Thirteen-year-old Marissa Lovell was not allowed to go into the sea.
“Marissa, why can’t you go in the waves with me,” her brother asked. He was too young to understand how sick she was.
Malnutrition made her so weak that doctors were worried her heart would give out if she went into the water or walked on the beach during vacation.
After a long series of misdiagnoses and months of battling a negative body image, Lovell, a sophomore in the College of Health Sciences, was diagnosed with the eating disorder anorexia nervosa when she was 13. She has since recovered and will share her story with the Marquette community Thursday at 7 p.m. in the AMU ballrooms, as a part of Eating Disorders Awareness Week.
“It becomes something that defines you,” said Lovell, the daughter of University President Michael Lovell. “If you’re good at the eating disorder, then that becomes your worth. So when someone tries to take that away from you, it’s terrifying because you feel like you’re losing who you are.”
Marissa Lovell’s eating disorder started with a sudden change in lifestyle. When she lived in Pittsburgh, she spent nearly four hours a day exercising. At 12 years old, she was a two-sport athlete competing at the high school level. Everything changed when she was injured and had to stop. To make up for her inactivity, she started to limit her caloric intake.
She said she worried over every meal despite knowing it was logical that she had to eat. Her family’s attempts to pressure and trick her into eating only made her resistance greater. Everyone around her struggled to understand why she would not eat.
“It is clearly an individual situation, but eating disorder clients often refer to the tremendous shame and guilt associated with their eating disorder, which keeps them secretive and unlikely to seek treatment,” Laura Gray, a Marquette counselor who specializes in eating disorders, said in an email. “It is not unusual for friends and family to mistakenly praise eating disorder students for weight loss, worsening the eating disorder. So the perception can be that it is not a big deal.”
Marissa Lovell’s struggle to improve her self-image was one she fought alone after her family’s move to Milwaukee. She said she failed to find a therapist who did not judge her for the way she saw herself. She learned to incentivize eating and worked to focus her energy away from constantly thinking about her weight.
“After she was diagnosed, I tried to control when and how much Marissa would eat,” President Lovell said in an email. “I Sharpied off the nutritional information on boxes thinking that would help her to eat things more, but it actually made it worse. She wouldn’t eat anything that she did not know the nutritional information. I just wanted her to gain weight to get healthy and didn’t realize that true healing could only come through Marissa improving her self-image and state of mind.”

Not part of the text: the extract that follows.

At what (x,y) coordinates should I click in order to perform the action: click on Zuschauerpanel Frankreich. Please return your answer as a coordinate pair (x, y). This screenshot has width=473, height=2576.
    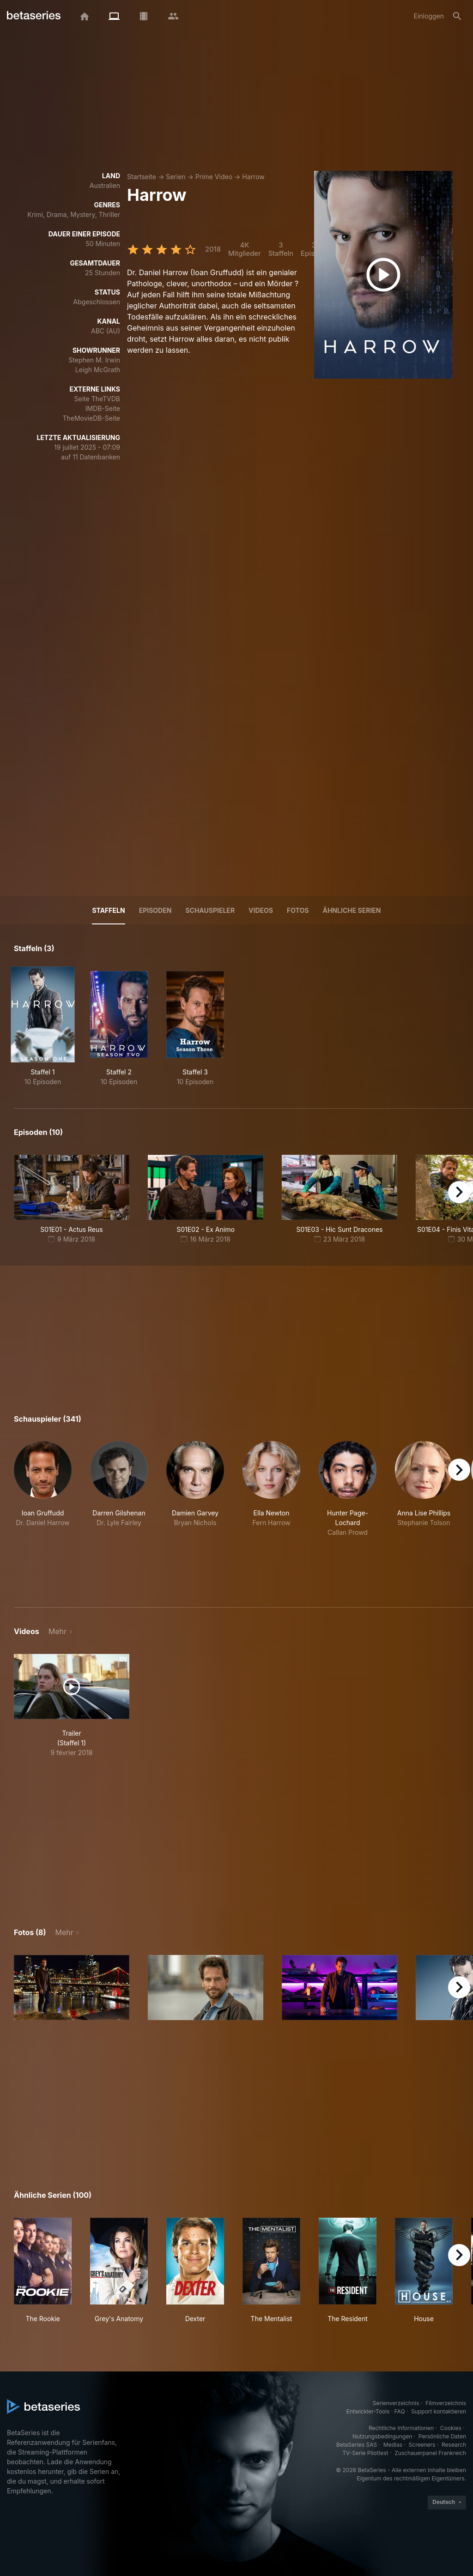     Looking at the image, I should click on (430, 2452).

Marissa Lovell said she found inspiration in the stories of people who took their personal suffering and created something positive. These include people like the creators of the Project Heal organization, who met in treatment for anorexia and started the nonprofit to raise awareness and funds for those who cannot afford treatment. There’s also Lucy Howard Taylor, who wrote the book “Biting Anorexia” after her brush with death battling anorexia nervosa and major depression.
By sharing her experience with the Marquette community, Marissa Lovell said she hopes to address society’s deficient knowledge of how to support people with eating disorders.
“Back when I was really struggling with it in my earlier teenage years, I didn’t really have anyone to look up to because people don’t talk about (eating disorders) often,” Marissa Lovell said.
Marissa Lovell visited a therapist until she was 17 years old. Today, she is on a pre-med track as a biomedical sciences major. She said she is finally able to focus on her school work and live a healthy life, to take care of herself without the disorder consuming her attention.
“I think the biggest lesson I’ve learned is patience and forgiveness toward yourself,” Marissa Lovell said. “I think the reason my anorexia was so bad was because even before I went through it I was such a perfectionist. So the perfectionism kind of took over. So I think the biggest lesson I learned was learning how to accept my own limits.”